With $3.2 billion of New York City tax dollars spent on homelessness in 2019, one would assume our City Council would have the situation well under control. But instead, the homeless problem has soared to new heights and is now a visible and dangerous problem in every neighborhood and subway line.
You might assume New York’s homeless problem was worse in the 1980s. It wasn’t. The average number of people sleeping in shelters per year throughout that decade was actually 23,295. Our current surge in homelessness seems to have started in 2006, and steadily climbed to the 122,926 people who slept in NYC’s homeless shelters in 2020. No matter how many billions of dollars we throw at this problem, the problem just gets worse.
Had we decided to write checks and just hand that $3.2 billion over to the homeless population, we could have given every man, woman, and child exactly $26,031.92. Think about that. That amount could cover a person’s first and last month’s rent, security deposit, utilities and furniture. If this money were given to a family of three, they would be starting their new life with a $78,095 nest egg, an amount many New Yorkers have never even held in a personal savings account.
So what are we doing wrong?
Our leaders insist the main reason for homelessness is a lack of affordable housing. So the city spends wildly on housing our homeless, paying $237 per person per day to put them up at the Lucerne hotel, to cite one example. If you were to go on Hotels.com and search for hotel rooms in Manhattan, the average going rate is currently $90 per day. Since 2017, the city has also shelled out $274 million to the Bronx Parent Housing Network, one of the city’s largest operators of homeless shelters, formerly run by Victor Rivera. It recently came to light that 10 women, including homeless women staying in his shelters, have accused Rivera of sexual assault and harassment, and two were paid settlements to keep quiet.

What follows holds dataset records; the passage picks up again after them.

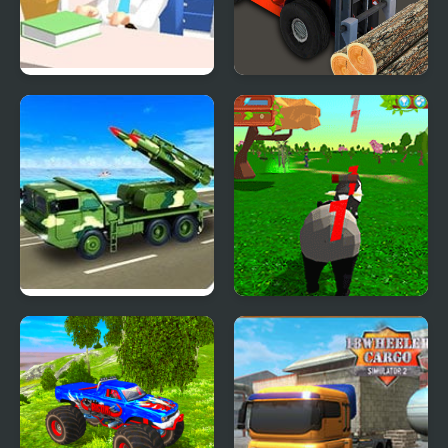
Hospital Simulator
Construction Simulator
Army Missile Truck
Panda Simulator
Simulator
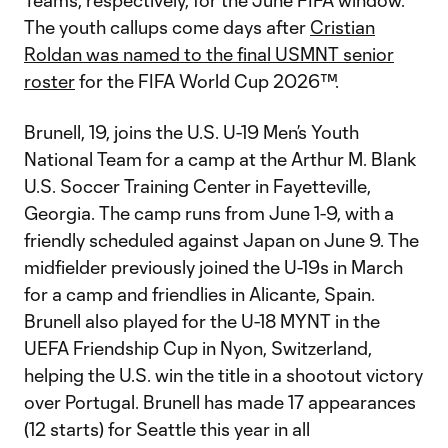
Teams, respectively, for the June FIFA window.
The youth callups come days after
Cristian
Roldan was named to the final USMNT senior
roster
for the FIFA World Cup 2026™.
Brunell, 19, joins the U.S. U-19 Men’s Youth
National Team for a camp at the Arthur M. Blank
U.S. Soccer Training Center in Fayetteville,
Georgia. The camp runs from June 1-9, with a
friendly scheduled against Japan on June 9. The
midfielder previously joined the U-19s in March
for a camp and friendlies in Alicante, Spain.
Brunell also played for the U-18 MYNT in the
UEFA Friendship Cup in Nyon, Switzerland,
helping the U.S. win the title in a shootout victory
over Portugal. Brunell has made 17 appearances
(12 starts) for Seattle this year in all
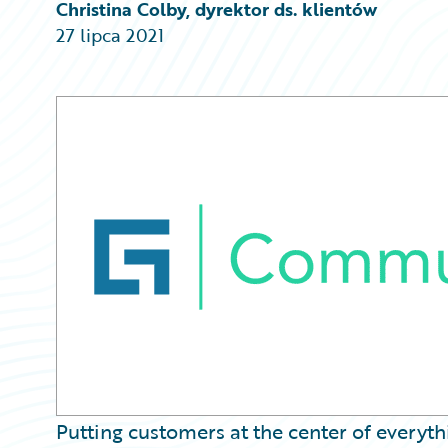
Partner Perspective
Christina Colby, dyrektor ds. klientów
Technology
27 lipca 2021
Trends
Putting customers at the center of everyt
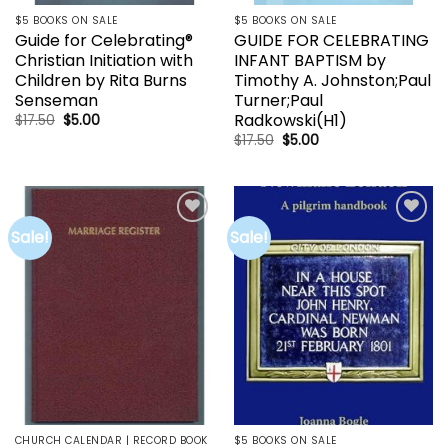
$5 BOOKS ON SALE
$5 BOOKS ON SALE
Guide for Celebrating®
GUIDE FOR CELEBRATING
Christian Initiation with
INFANT BAPTISM by
Children by Rita Burns
Timothy A. Johnston;Paul
Senseman
Turner;Paul
Radkowski(H1)
Original
Current
$
17.50
$
5.00
price
price
Original
Current
$
17.50
$
5.00
was:
is:
price
price
$17.50.
$5.00.
was:
is:
$17.50.
$5.00.
Sale!
Sale!
Add to
Add to
wishlist
wishlist
CHURCH CALENDAR | RECORD BOOK
$5 BOOKS ON SALE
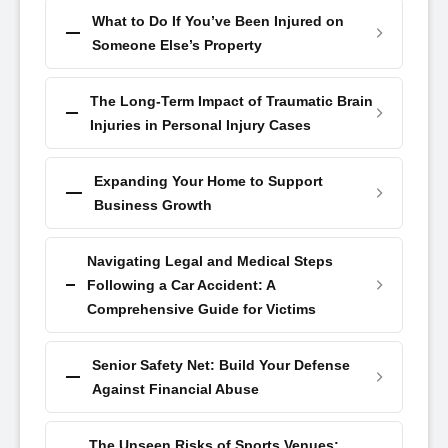
What to Do If You’ve Been Injured on
Someone Else’s Property
The Long-Term Impact of Traumatic Brain
Injuries in Personal Injury Cases
Expanding Your Home to Support
Business Growth
Navigating Legal and Medical Steps
Following a Car Accident: A
Comprehensive Guide for Victims
Senior Safety Net: Build Your Defense
Against Financial Abuse
The Unseen Risks of Sports Venues:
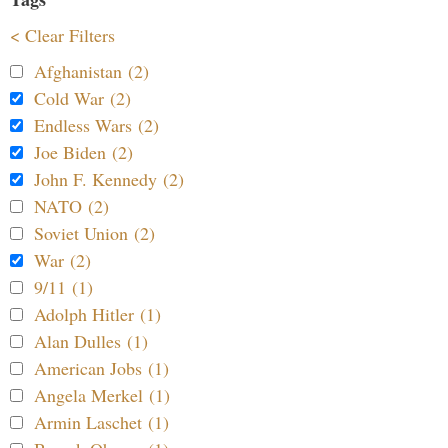
< Clear Filters
Afghanistan (2)
Cold War (2)
Endless Wars (2)
Joe Biden (2)
John F. Kennedy (2)
NATO (2)
Soviet Union (2)
War (2)
9/11 (1)
Adolph Hitler (1)
Alan Dulles (1)
American Jobs (1)
Angela Merkel (1)
Armin Laschet (1)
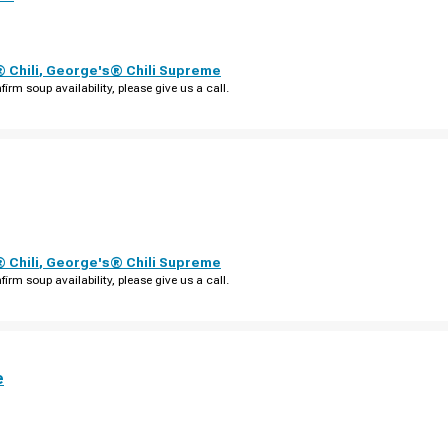
 Chili
,
George's® Chili Supreme
firm soup availability, please give us a call.
 Chili
,
George's® Chili Supreme
firm soup availability, please give us a call.
e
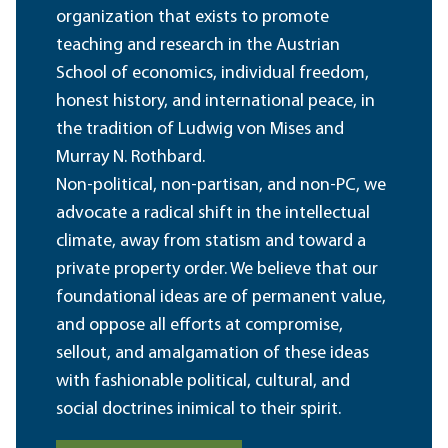
organization that exists to promote
teaching and research in the Austrian
School of economics, individual freedom,
honest history, and international peace, in
the tradition of Ludwig von Mises and
Murray N. Rothbard.
Non-political, non-partisan, and non-PC, we
advocate a radical shift in the intellectual
climate, away from statism and toward a
private property order. We believe that our
foundational ideas are of permanent value,
and oppose all efforts at compromise,
sellout, and amalgamation of these ideas
with fashionable political, cultural, and
social doctrines inimical to their spirit.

And yet, our elected leaders insist on seeing everything through the lens of compassion and victimhood, shelling out for beds in hotels, when we need to be focused on the root of this problem.
There are many reasons why a person ends up homeless, and it is often a combination of factors. Do women end up homeless after suffering from domestic abuse? Of course they do. Are there homeless families with young children who have sadly ended up in our shelter system from a mix of bad luck, a lack of affordable housing, and no fault of their own? Yes, without question.
But, according to Samhsa.gov, the majority of homeless people in the United States — over 60 percent — suffer from lifelong mental-health issues, and over 80 percent suffer from lifelong drug and alcohol addiction.
If we are going to make any headway on this issue, we have to acknowledge the facts: Mental illness and addiction are preventing most of our homeless population from being able to properly take care of themselves and function in a civilized society. It is time to acknowledge that the activists are not right, and the main cause of homelessness is not a lack of affordable housing.
Better services that target mental illness and addiction should be paramount. The city’s $1 billion mental-health program ThriveNYC has failed because it shunned the mentally ill while focusing on “Improving Mental Wellness.” It’s essentially a hotline for people having a bad day, as opposed to addressing serious mental illness with trained professionals, clubhouse programs and court-mandated treatments.
It’s a shame we sink so much money into a program that only scratches the surface of mental illness when Kendra’s Law — which mandates outpatient treatment for those deemed a danger to society — has been proven to reduce suicides, arrests, homelessness and incarceration.
But, because the city has shied away from enforcing this law, Rigoberto Lopez — and others like him — aren’t just slipping through the cracks of the system. There’s simply no system in place to prevent tragedies like the one he allegedly caused.
“Unfortunately state policy is not ‘treatment before tragedy,’ ” said Nicole Palame, a former mental-health professional turned political organizer with InformNYC.org. “Tragedy is actually a prerequisite for treatment in New York. We need real legislation focused on real results.”
In the meantime, we can no longer sacrifice our own public safety in the name of political correctness. If our politicians keep offering us more of the same solutions that have increased our homeless population, then we should all expect their numbers to grow — and our city to fall further into the abyss.